South Sudanese armed and non-armed opposition groups seems to be misrepresenting responsibilities regarding Riek Machar’s confinement in South Africa when at least eight of them wrote – on Friday – a petition to the Chairman of the IGAD and the Prime Minister of Ethiopia, Hailemariam Desalegn, appealing for the “immediate” release of the SPLM-IO Chairman Riek Machar Teny who have been detained in South Africa since 2016. To the surprise of many, myself included, the groups, represented by their respective leaders, didn’t mention who have been detaining Machar for the last one and half year in South Africa which represents a rare admission that no one knows among them who orchestrated Machar’s forceful confinement.
Although some media houses suggested that Machar has been under regional community’s detention, regional players and leaders never stood publicly to claim responsibility for the detention which has since kept away the opposition leader from running the affairs of his SPLM-IO. And in this regards, there is need to know “Who detains Machar in South Africa”
First, when Machar fled Juba in July 2016, the UN in Congo or MONUSCO, reportedly under Congolese government request, evacuated him to Kisangani town in northern part of the DRC. The UN, later said that Machar was evacuated by the world body based on “humanitarian” grounds and that the world body’s mission in South Sudan had no involvement in the extradition process. In the meantime, UN peacekeepers were providing Machar with emergency medical treatment. The UN later said Machar has been transferred to one of the neighbouring countries for treatment without naming which country the rebel leader is undergoing medical care. By the time, Machar has been in Khartoum for almost a week.
Secondly, Machar said he would be heading to South Africa to see his personal doctor for further medical checkups after saying that he had fully recovered and that he was going to South Africa as he used to see his doctor regularly there. After being in South Africa for about a month, Machar decided to return to South Sudan, and more possibly, his base, Pagak. However, Machar has turned away reportedly both at Khartoum and Bole international Airports after a possible directive by the Troika, who have been sponsoring South Sudan’s peace talks, to the authorities of both countries to deny him a passage back to his base or elsewhere in South Sudan. The United States in particular requested Sudan, which was desperate to do away with economic sanctions imposed by the US, (seeking as well itself removed from the list of ‘State Sponsor of Terrorism’) and Ethiopia which might be also seeking United States’ support on its Grant Renaissance Ethiopian Dam to deny the rebel leader residence as well. The US did the same to other regional countries.
Thirdly, United States envoy for South Sudan Donald Booth said he and his country “do not believe it would be wise for Machar to return to his previous position in Juba”, barely a month after John Kerry, then Secretary of State, said the replacement of Riek Machar by Taban Deng as First Vice President was “legal”. All these stances voiced by the United States officials were inconsistent with comments uttered by South Sudan government officials some of whom said Machar should “abstain from politics” shortly after Machar’s appearance in Khartoum.

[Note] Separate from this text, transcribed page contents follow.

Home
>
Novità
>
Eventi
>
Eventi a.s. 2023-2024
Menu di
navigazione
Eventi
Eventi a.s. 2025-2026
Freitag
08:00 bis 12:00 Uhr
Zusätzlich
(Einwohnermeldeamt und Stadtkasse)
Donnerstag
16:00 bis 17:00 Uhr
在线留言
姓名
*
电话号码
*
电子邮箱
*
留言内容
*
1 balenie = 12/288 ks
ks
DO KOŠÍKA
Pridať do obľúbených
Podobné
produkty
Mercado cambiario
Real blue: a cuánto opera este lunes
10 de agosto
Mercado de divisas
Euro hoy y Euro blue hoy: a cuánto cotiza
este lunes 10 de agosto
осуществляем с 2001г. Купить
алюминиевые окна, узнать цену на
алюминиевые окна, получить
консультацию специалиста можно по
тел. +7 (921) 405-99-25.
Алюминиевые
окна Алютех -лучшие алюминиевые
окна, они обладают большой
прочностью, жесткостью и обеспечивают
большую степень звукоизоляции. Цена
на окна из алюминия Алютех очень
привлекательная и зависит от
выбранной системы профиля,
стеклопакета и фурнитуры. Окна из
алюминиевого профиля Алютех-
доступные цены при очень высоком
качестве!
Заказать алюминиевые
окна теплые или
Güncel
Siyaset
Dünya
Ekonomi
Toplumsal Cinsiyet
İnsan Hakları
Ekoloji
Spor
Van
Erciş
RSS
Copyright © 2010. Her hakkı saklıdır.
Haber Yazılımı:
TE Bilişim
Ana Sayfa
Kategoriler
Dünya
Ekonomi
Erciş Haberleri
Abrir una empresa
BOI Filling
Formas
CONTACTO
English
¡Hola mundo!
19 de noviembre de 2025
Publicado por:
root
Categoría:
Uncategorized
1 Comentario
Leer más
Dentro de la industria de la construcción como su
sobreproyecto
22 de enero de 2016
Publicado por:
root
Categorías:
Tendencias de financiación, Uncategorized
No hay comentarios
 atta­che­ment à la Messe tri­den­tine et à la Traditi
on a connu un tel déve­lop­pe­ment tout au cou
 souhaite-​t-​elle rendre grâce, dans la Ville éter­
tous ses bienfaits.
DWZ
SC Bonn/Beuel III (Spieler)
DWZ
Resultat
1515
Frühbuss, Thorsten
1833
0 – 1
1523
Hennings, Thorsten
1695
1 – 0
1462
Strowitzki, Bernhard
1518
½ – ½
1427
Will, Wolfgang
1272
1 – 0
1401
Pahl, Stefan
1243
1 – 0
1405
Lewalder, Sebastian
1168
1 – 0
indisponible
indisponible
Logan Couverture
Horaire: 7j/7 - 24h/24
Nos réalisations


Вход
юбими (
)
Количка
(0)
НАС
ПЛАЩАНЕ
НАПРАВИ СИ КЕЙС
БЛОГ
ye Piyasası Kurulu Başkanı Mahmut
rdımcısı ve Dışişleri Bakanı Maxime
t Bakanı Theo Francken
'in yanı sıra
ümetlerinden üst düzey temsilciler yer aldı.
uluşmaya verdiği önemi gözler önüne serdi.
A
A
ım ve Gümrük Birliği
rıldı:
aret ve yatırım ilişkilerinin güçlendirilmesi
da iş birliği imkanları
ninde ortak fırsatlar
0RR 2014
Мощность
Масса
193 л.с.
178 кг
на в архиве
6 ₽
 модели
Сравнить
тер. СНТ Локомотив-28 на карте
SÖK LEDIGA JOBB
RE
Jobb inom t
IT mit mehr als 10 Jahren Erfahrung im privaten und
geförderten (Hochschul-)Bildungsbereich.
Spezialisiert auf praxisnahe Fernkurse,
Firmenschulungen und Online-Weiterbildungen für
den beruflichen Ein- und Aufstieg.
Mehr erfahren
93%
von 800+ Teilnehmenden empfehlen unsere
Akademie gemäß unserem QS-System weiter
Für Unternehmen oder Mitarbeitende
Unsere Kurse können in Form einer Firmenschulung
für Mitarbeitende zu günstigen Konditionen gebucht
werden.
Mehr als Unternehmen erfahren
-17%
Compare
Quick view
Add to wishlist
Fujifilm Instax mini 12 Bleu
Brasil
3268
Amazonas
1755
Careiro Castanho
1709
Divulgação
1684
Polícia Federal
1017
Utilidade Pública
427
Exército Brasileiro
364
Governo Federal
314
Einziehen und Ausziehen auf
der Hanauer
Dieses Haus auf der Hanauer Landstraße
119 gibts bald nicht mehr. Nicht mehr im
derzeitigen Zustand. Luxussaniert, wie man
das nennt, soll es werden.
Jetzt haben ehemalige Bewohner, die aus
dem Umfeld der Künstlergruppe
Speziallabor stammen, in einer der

In all these regards, it is not South Africa which is detaining Machar upon regional or Hailemariam’s request, but in fact, South Africa is doing it at the higher request and responsibility of the Troika and the United States, in particular, orchestrating the confinement. This is something very clear and the region which is struggling to economically survive for itself can’t pay for Machar’s confinement and only it is the United States doing it and funding the arrest at its own expense.
So, the opposition groups should have written to the United States and its allies from the Troika instead of Hailemariam Desalegn to release Machar because even if Hailemariam agree, he will not have the power to help.